**What is expected:**
If a line in the entries contains the string "click", include that line in your answer.
[[ Supplied entries open ]]
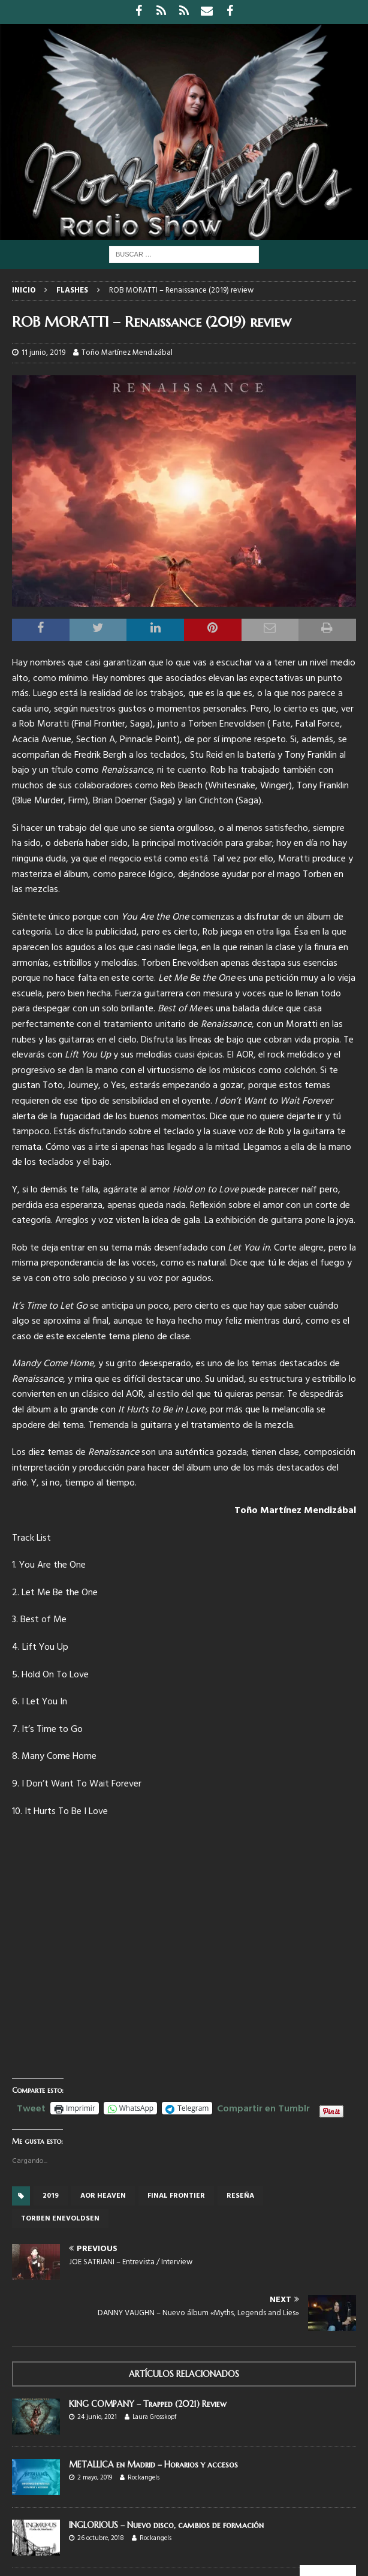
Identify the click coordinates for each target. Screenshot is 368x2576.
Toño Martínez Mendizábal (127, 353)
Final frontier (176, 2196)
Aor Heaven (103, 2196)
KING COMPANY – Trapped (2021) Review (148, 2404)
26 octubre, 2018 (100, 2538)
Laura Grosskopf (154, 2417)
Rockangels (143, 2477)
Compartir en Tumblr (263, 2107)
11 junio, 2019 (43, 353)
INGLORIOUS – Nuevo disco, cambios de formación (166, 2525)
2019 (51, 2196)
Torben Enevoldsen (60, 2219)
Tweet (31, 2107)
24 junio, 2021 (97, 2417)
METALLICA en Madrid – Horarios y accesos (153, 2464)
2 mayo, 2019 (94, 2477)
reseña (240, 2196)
[[ Supplied entries closed ]]
[[ Supplied entries open ]]
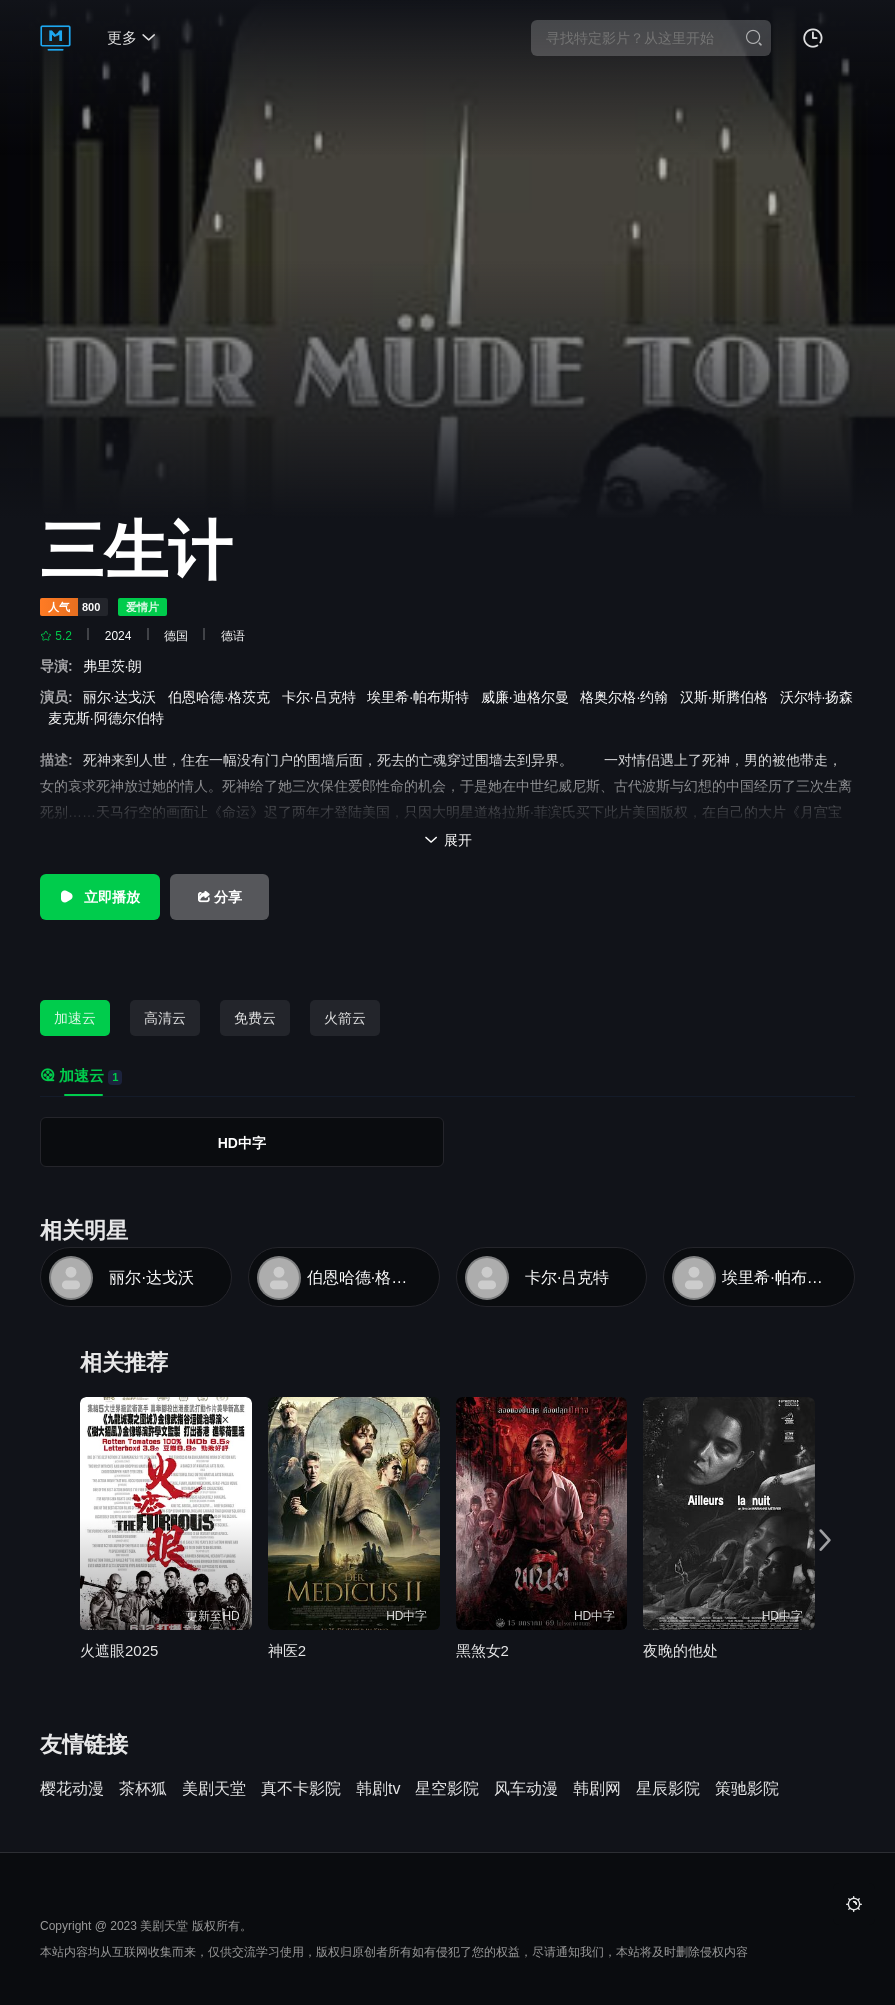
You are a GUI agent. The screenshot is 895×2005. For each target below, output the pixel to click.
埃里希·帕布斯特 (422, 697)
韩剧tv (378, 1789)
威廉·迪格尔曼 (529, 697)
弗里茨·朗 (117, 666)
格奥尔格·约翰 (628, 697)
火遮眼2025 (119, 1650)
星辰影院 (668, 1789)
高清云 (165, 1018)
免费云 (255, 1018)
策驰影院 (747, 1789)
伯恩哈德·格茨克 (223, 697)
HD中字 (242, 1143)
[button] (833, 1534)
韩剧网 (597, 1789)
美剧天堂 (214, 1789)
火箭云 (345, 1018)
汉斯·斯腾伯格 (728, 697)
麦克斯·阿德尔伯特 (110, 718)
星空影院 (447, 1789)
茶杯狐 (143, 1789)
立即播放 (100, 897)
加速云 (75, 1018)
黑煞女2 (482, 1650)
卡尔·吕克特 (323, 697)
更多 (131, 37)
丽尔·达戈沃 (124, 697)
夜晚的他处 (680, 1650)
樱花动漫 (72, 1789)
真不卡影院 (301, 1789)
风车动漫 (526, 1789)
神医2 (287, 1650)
[[ Supplied entries closed ]]
**The answer:**
Identify the click coordinates for each target. Screenshot is 368x2576.
You are a GUI agent. The screenshot is 895×2005. For each target below, output the pixel to click.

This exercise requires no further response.